A) Manhattan plot showing the strength of associations between non-imaging measures and the ASL IDP group relative to similarly sized groups of IDPs from other modalities obtained from permutation testing (see Methods for details). −log10(P) values exceeding the FDR threshold indicate that ASL is significantly more strongly associated with this non-imaging measure than other modalities. Note that the maximum −log10(P) value achievable is limited by the number of IDP groups and permutations used. All non-imaging measures were included in statistical testing, but only those which were significantly correlated with at least one ASL IDP are shown here for clarity. B) Two examples of health-related measures where ASL was more sensitive than other modalities. Subjects who have suffered from a depressive episode had significantly longer ATTs, particularly in the left frontal pole, as well as sub-threshold CBF reductions in a number of other brain regions (see Supplementary Figure 2). Hearing difficulty was significantly associated with reduced CBF in several auditory processing regions including right Heschl’s gyrus, precentral cortex and frontal regions, as well as widespread ATT increases. To show these subtle associations more clearly, the statistically significant regions are highlighted with a black outline and overlaid on the spatial correlation maps, with opacity modulated by the correlation coefficient, as recommended by (Taylor et al., 2023).

Correlations between ASL and other brain imaging measures.

A) Manhattan plot of the univariate associations between ASL IDPs and all other brain imaging IDPs, grouped and coloured by modality along the x-axis.
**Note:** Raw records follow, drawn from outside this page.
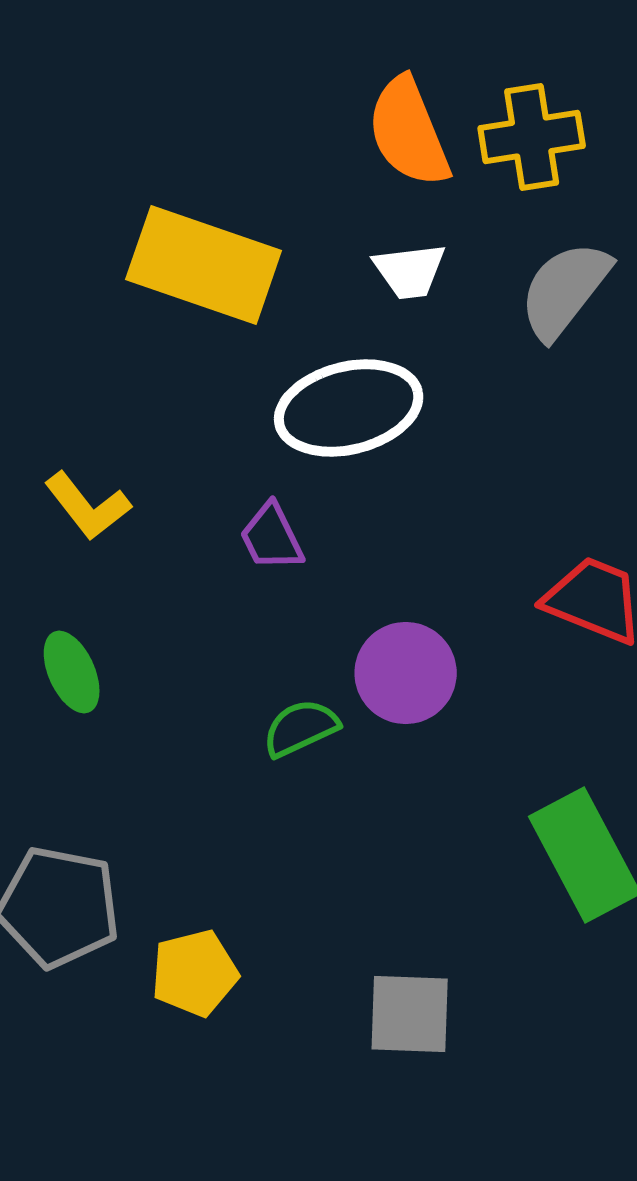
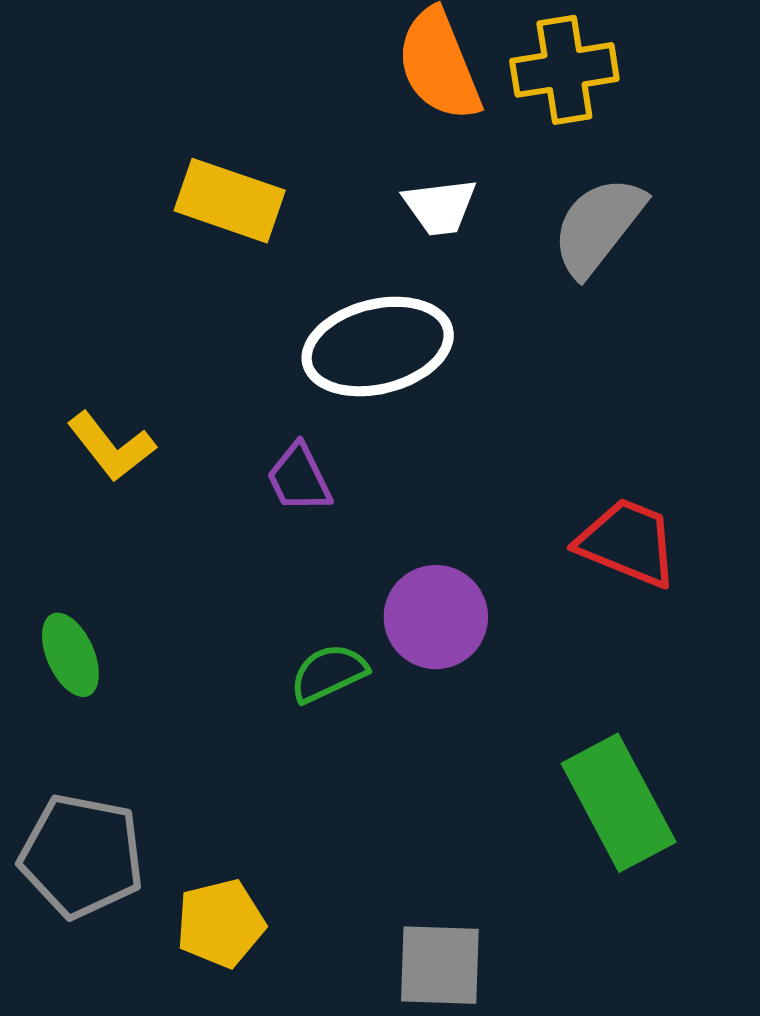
yellow rectangle: (204, 265) -> (230, 201), size x0.7
green ellipse: (72, 672) -> (70, 655), moved

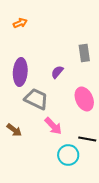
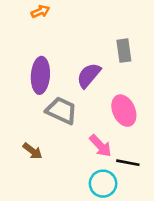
purple semicircle: (57, 72) -> (89, 75), size x1.5
pink arrow: (53, 126) -> (100, 146), moved

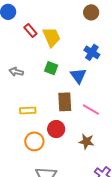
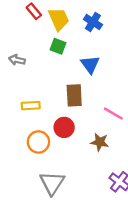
blue cross: (92, 52) -> (93, 22), moved
green square: (51, 68) -> (58, 46), moved
pink line: (91, 109) -> (113, 114), moved

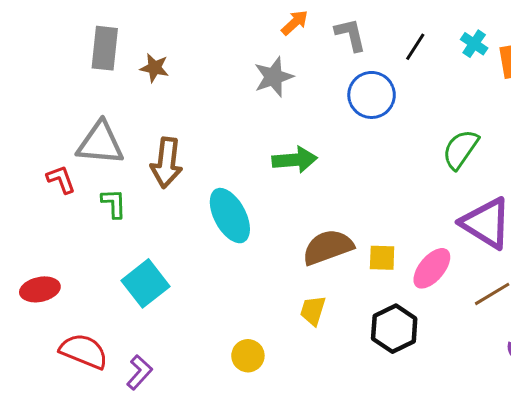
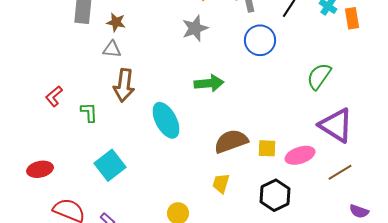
gray triangle: (100, 143) -> (112, 49), moved, size x0.6
red L-shape: (61, 179) -> (54, 96), turned -110
pink ellipse: (432, 268) -> (300, 155), turned 32

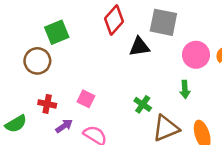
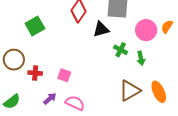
brown circle: (37, 61) -> (14, 60), moved
red cross: (47, 104) -> (35, 73), moved
green cross: (143, 104) -> (121, 50), moved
Many associations exceed the Bonferroni and FDR thresholds for significance, with a few non-ASL IDPs of interest highlighted here. B) Voxelwise spatial maps of correlation coefficients between CBF/ATT and some selected non-ASL IDPs. These include increased CBF in regions with higher white matter/grey matter contrast, reduced CBF and increased ATT where more white matter hyperintensities are found, associations with deep grey matter T1-weighted intensity and T2*, and even increased CBF and reduced ATT in white matter regions associated with higher fractional anisotropy (FA, derived from diffusion tensor imaging).

Associations between ASL and resting fMRI.

Correlation coefficient maps of CBF against selected node amplitudes are shown in order of decreasing significance (top to bottom and left to right). The regions associated with each node are highlighted with a white outline (z > 5). It appears that higher node amplitudes generally correspond to higher CBF within the node region, or reduced CBF outside that region.

Examples of spatial maps where correlations with ASL IDPs may be artefactual.

The smoothly varying CBF reductions at the brain edges that are associated with weight and bone mineral density could be driven by differences in magnetic field distortions or the ability of the registration algorithms to tackle variations in these physical factors. CSF volume likely drives partial volume effects, leading to apparent reductions in CBF adjacent to regions containing CSF. The optic chiasm is adjacent to brain feeding arteries, so this association is likely driven by artery morphology. Similarly, R Ant Amygdaloid Area AAA is a measure made adjacent to the right posterior cerebral artery, so estimation of this area is likely correlated with the artery diameter, leading to an apparent association in the vascular territory of this artery.

Additional spatial maps demonstrating the association between CBF and depressive episode.

Whilst there are no significant clusters, regions showing higher correlations have previously been found to have altered connectivity in depression (Helm et al., 2018).